Morgan Stanley's Boosts Its S&P 500 Price Target For 2014 To… 2014

When even the big banks are openly mocking price targets and resorting to sheer gimmickry (recall Topeka’s AAPL price target of $1,111) it may be time to take a long, hard look at the sell button. However, since only the rise in the Fed’s balance sheet matters, that long, hard look will end up with precisely zero action.

From Morgan Stanley:

Since last March, we have been sanguine on US equities. Our logic has been driven more by lack of a bear case than the strength of the base case. We have seen 3 turns (12.0x to 15.1x) of multiple expansion in the last 2 years, only the 4th period with this level of expansion over the last 40+ years. Obviously, a sample size of three isn’t statistically significant, but the prior three periods were all followed by a continuation of the rally for another 12-24 months, as momentum typically persists. The only thing people are worried about is that no one is worried about anything. That isn’t a real worry.

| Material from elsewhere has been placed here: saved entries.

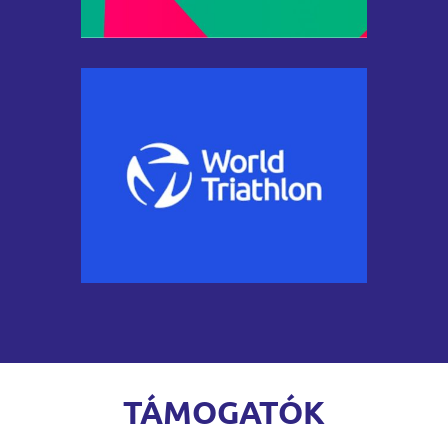
TÁMOGATÓK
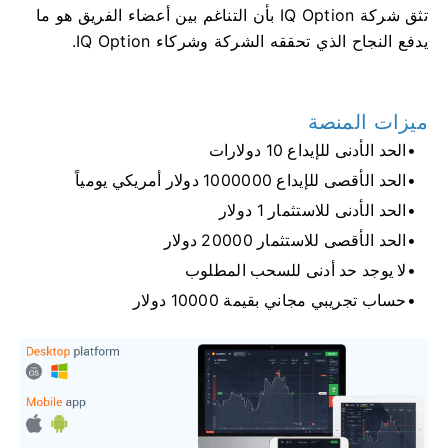
تثق شركة IQ Option بأن التناغم بين أعضاء الفريق هو ما
يدفع النجاح الذي تحققه الشركة وشركاء IQ Option.
ميزات المنصة
الحد الأدنى للإيداع 10 دولارات
الحد الأقصى للإيداع 1000000 دولار أمريكي يومياً
الحد الأدنى للاستثمار 1 دولار
الحد الأقصى للاستثمار 20000 دولار
لا يوجد حد أدنى للسحب المطلوب
حساب تجريبي مجاني بقيمة 10000 دولار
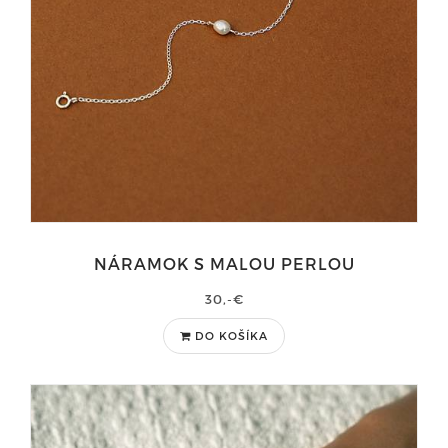
NÁRAMOK S MALOU PERLOU
30,-€
DO KOŠÍKA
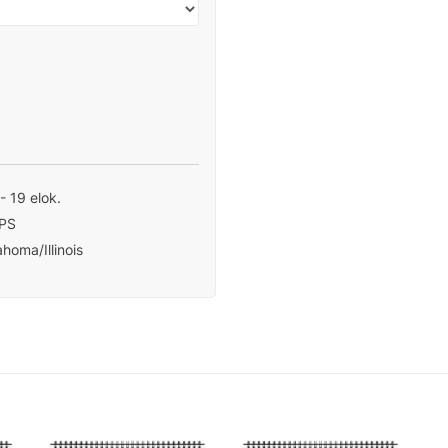
 - 19 elok.
PS
homa/Illinois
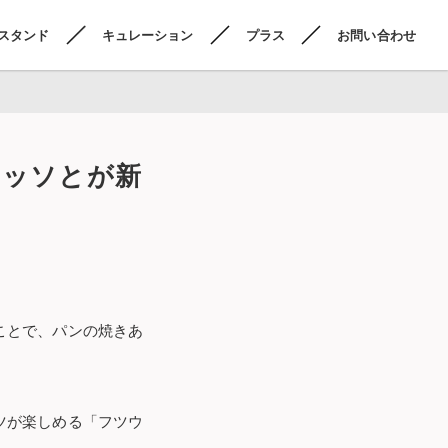
スタンド
キュレーション
プラス
お問い合わせ
レッソとが新
ことで、パンの焼きあ
ツが楽しめる「フツウ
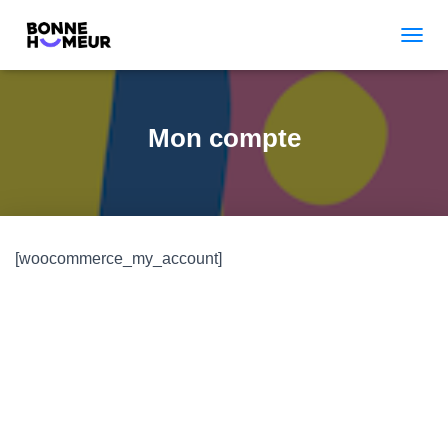
TOGGL
Mon compte
[woocommerce_my_account]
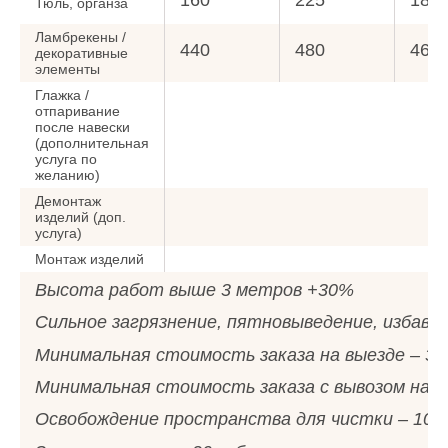
Тюль, органза
Ламбрекены /
440
480
460
декоративные
элементы
Глажка /
отпаривание
после навески
(дополнительная
услуга по
желанию)
Демонтаж
изделий (доп.
50
услуга)
Монтаж изделий
50
Высота работ выше 3 метров +30%
Сильное загрязнение, пятновыведение, избавл
Минимальная стоимость заказа на выезде – 300
Минимальная стоимость заказа с вывозом на фа
Освобождение пространства для чистки – 10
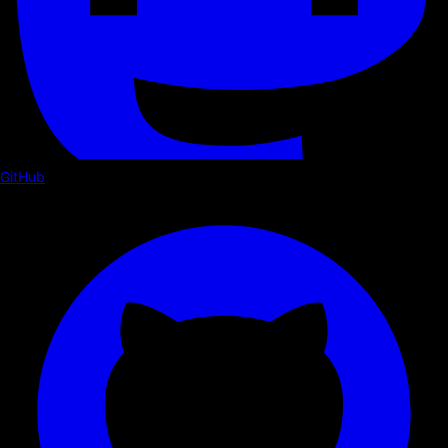
GitHub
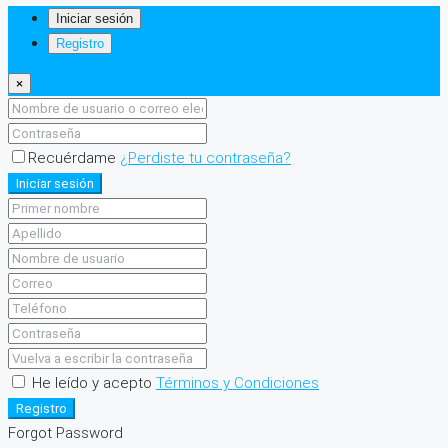
Iniciar sesión
Registro
×
Recuérdame
¿Perdiste tu contraseña?
Iniciar sesión
He leído y acepto
Términos y Condiciones
Registro
Forgot Password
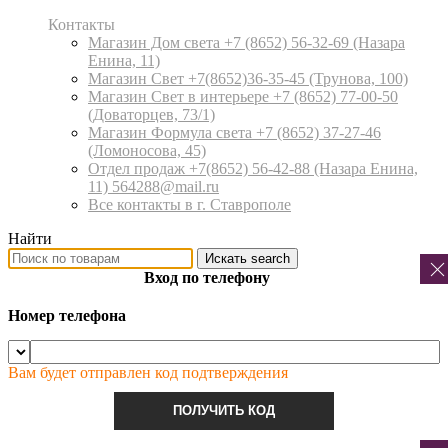
Контакты
Магазин Дом света +7 (8652) 56-32-69
(Назара
Енина, 11)
Магазин Свет +7(8652)36-35-45
(Трунова, 100)
Магазин Свет в интерьере +7 (8652) 77-00-50
(Доваторцев, 73/1)
Магазин Формула света +7 (8652) 37-27-46
(Ломоносова, 45)
Отдел продаж +7(8652) 56-42-88
(Назара Енина,
11) 564288@mail.ru
Все контакты в г. Ставрополе
Найти
Искать
search
Вход по телефону
Номер телефона
Вам будет отправлен код подтверждения
ПОЛУЧИТЬ КОД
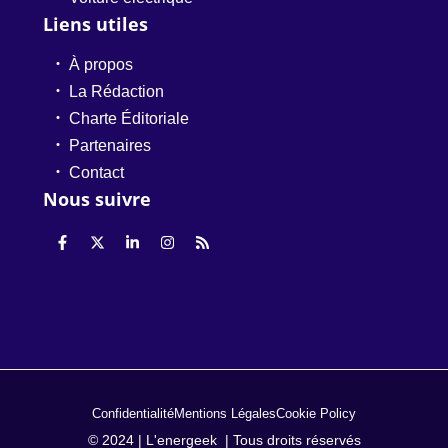
Liens utiles
À propos
La Rédaction
Charte Éditoriale
Partenaires
Contact
Nous suivre
Confidentialité
Mentions Légales
Cookie Policy
© 2024 | L'energeek | Tous droits réservés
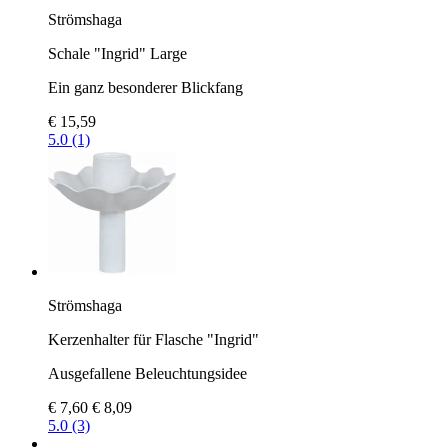
Strömshaga
Schale "Ingrid" Large
Ein ganz besonderer Blickfang
€ 15,59
5.0 (1)
Strömshaga
Kerzenhalter für Flasche "Ingrid"
Ausgefallene Beleuchtungsidee
€ 7,60
€ 8,09
5.0 (3)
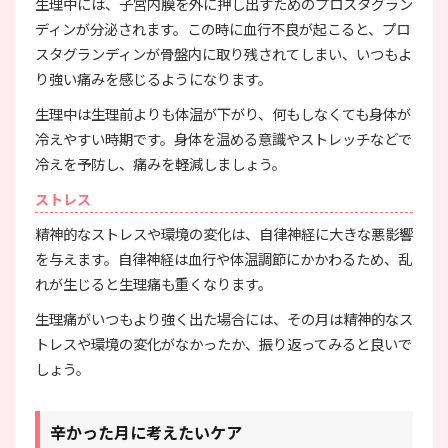
生理中には、子宮内膜を外に押し出すためのプロスタグラン
ディンが分泌されます。この時に血行不良が起こると、プロ
スタグランディンが骨盤内に取り残されてしまい、いつもよ
り強い痛みを感じるようになります。
生理中は生理前よりも体温が下がり、何もしなくても身体が
冷えやすい時期です。身体を温める意識やストレッチなどで
冷えを予防し、痛みを軽減しましょう。
ストレス
精神的なストレスや環境の変化は、自律神経に大きな悪影響
を与えます。自律神経は血行や体温調節にかかわるため、乱
れが生じると生理痛も重くなります。
生理痛がいつもより強く出た場合には、その月は精神的なス
トレスや環境の変化がなかったか、振り返ってみると良いで
しょう。
辛かった月に考えたいケア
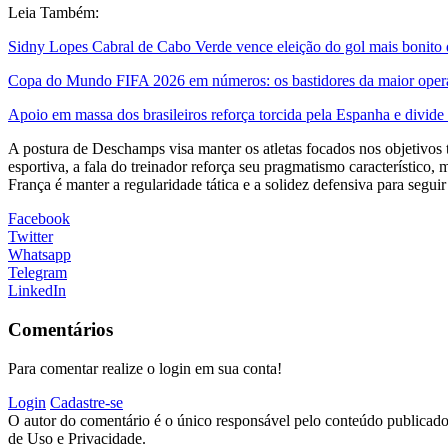
Leia Também:
Sidny Lopes Cabral de Cabo Verde vence eleição do gol mais bonit
Copa do Mundo FIFA 2026 em números: os bastidores da maior opera
Apoio em massa dos brasileiros reforça torcida pela Espanha e divid
A postura de Deschamps visa manter os atletas focados nos objetivos
esportiva, a fala do treinador reforça seu pragmatismo característico
França é manter a regularidade tática e a solidez defensiva para segu
Facebook
Twitter
Whatsapp
Telegram
LinkedIn
Comentários
Para comentar realize o login em sua conta!
Login
Cadastre-se
O autor do comentário é o único responsável pelo conteúdo publicado, 
de Uso e Privacidade.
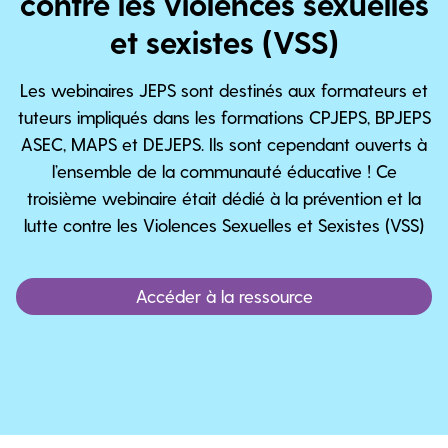
contre les violences sexuelles
et sexistes (VSS)
Les webinaires JEPS sont destinés aux formateurs et
tuteurs impliqués dans les formations CPJEPS, BPJEPS
ASEC, MAPS et DEJEPS. Ils sont cependant ouverts à
l’ensemble de la communauté éducative ! Ce
troisième webinaire était dédié à la prévention et la
lutte contre les Violences Sexuelles et Sexistes (VSS)
Accéder à la ressource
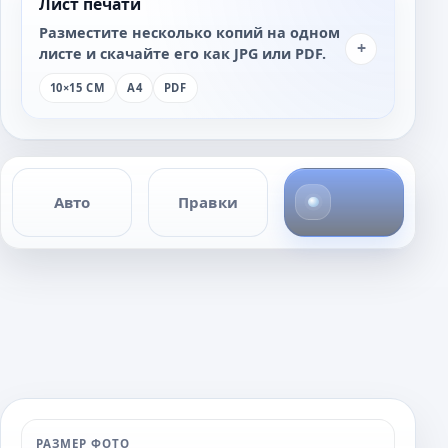
Лист печати
Разместите несколько копий на одном
+
листе и скачайте его как JPG или PDF.
10×15 СМ
A4
PDF
4
Авто
Правки
ф
о
т
о
РАЗМЕР ФОТО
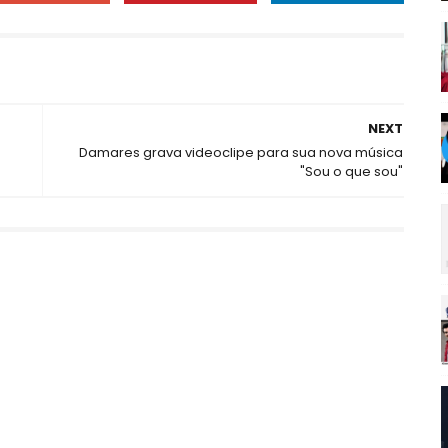
NEXT
Damares grava videoclipe para sua nova música
"Sou o que sou"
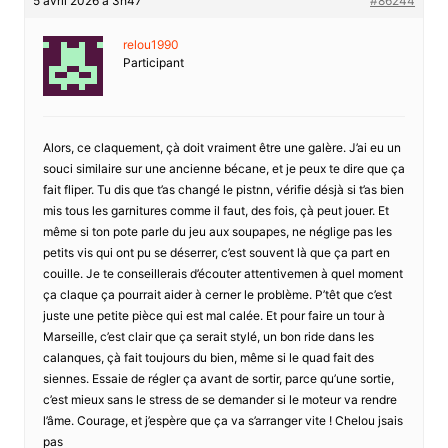
5 avril 2026 à 3h47
#86244
relou1990
Participant
Alors, ce claquement, çà doit vraiment être une galère. J’ai eu un
souci similaire sur une ancienne bécane, et je peux te dire que ça
fait fliper. Tu dis que t’as changé le pistnn, vérifie désjà si t’as bien
mis tous les garnitures comme il faut, des fois, çà peut jouer. Et
même si ton pote parle du jeu aux soupapes, ne néglige pas les
petits vis qui ont pu se déserrer, c’est souvent là que ça part en
couille. Je te conseillerais d’écouter attentivemen à quel moment
ça claque ça pourrait aider à cerner le problème. P’têt que c’est
juste une petite pièce qui est mal calée. Et pour faire un tour à
Marseille, c’est clair que ça serait stylé, un bon ride dans les
calanques, çà fait toujours du bien, même si le quad fait des
siennes. Essaie de régler ça avant de sortir, parce qu’une sortie,
c’est mieux sans le stress de se demander si le moteur va rendre
l’âme. Courage, et j’espère que ça va s’arranger vite ! Chelou jsais
pas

Sheer brilliance (but yes: one can thank the Fed for drowning all “worries” with record liquidity). The brilliance goes on.

We are raising our 12-month S&P 500 price target from 1840 to 2014, representing 11.5% upside from the market’s current level (Exhibit ). In our base case, we are forecasting 6% earnings growth in 2013, 2014, and 2015. We expect the multiple to expand moderately (the index currently trades at 15.6x our 2014 earnings estimate) to 16.4x. For our bull case target of 2414, we see 8% earnings growth in 2013, followed by 10% EPS growth in 2014 and 2015, and strong multiple expansion to 17.9x. Our bear case is 1519 and assumes a 5% earnings decline in 2014 accompanied by multiple contraction to 14.9x.

 

 

 

Why a 9.5% increase in our price target?

 

1) We raised our earnings numbers for Q4 2013: The Q3 numbers were better than we expected, again primarily driven by the financials sector. Generally, while the bottom-up estimates have consistently been too high, our top-down model for forecasting earnings has been consistently too low. When we update our 2013 numbers for a stronger Q3 and add to our Q4 forecast, we now estimate $109 in 2013 EPS. This is well above our initial forecast from two years ago of closer to $100, but well below the initial consensus bottom-up estimate of nearly $123.

 

2) Roll forward: We also rolled forward our 12-month forward target from end of Q3 to year-end 2014. This has the effect of adding our Q4 2015 EPS estimate, as our target is set off of earnings months 13-24 in the future. Our Q4 number for 2015 adds $2.90 more in EPS to the outlook. So this makes our 2015 EPS full-year forecast $122.9 in earnings, roughly equal to the consensus bottom-up view for 2014 EPS and likely about $8 below what will be the 2015 consensus bottom-up number when the estimates are fully fledged out early in 2014.

 

3) Multiple expansion: For our base case we have raised our PE assumption by about 3/4 of a turn. Our fundamental view is that a steeper curve and the lack of a bear case forming will cause multiple expansion, consistent with what we have written about in several recent notes.

 

4) Net earnings: It is important to note that there is a 3% per year net share count reduction ongoing right now, likely meaning 5-6% total share reduction between now and year-end 2015. My sense is some investors may not realize that net earnings growth will be closer to 9% per year, even though the exhibit above, which is OPERATING earnings, shows 6% growth. All individual stocks are typically evaluated by analysts (with targets) on net earnings, not operating earnings, and in this environment of huge repurchases this is an important distinction.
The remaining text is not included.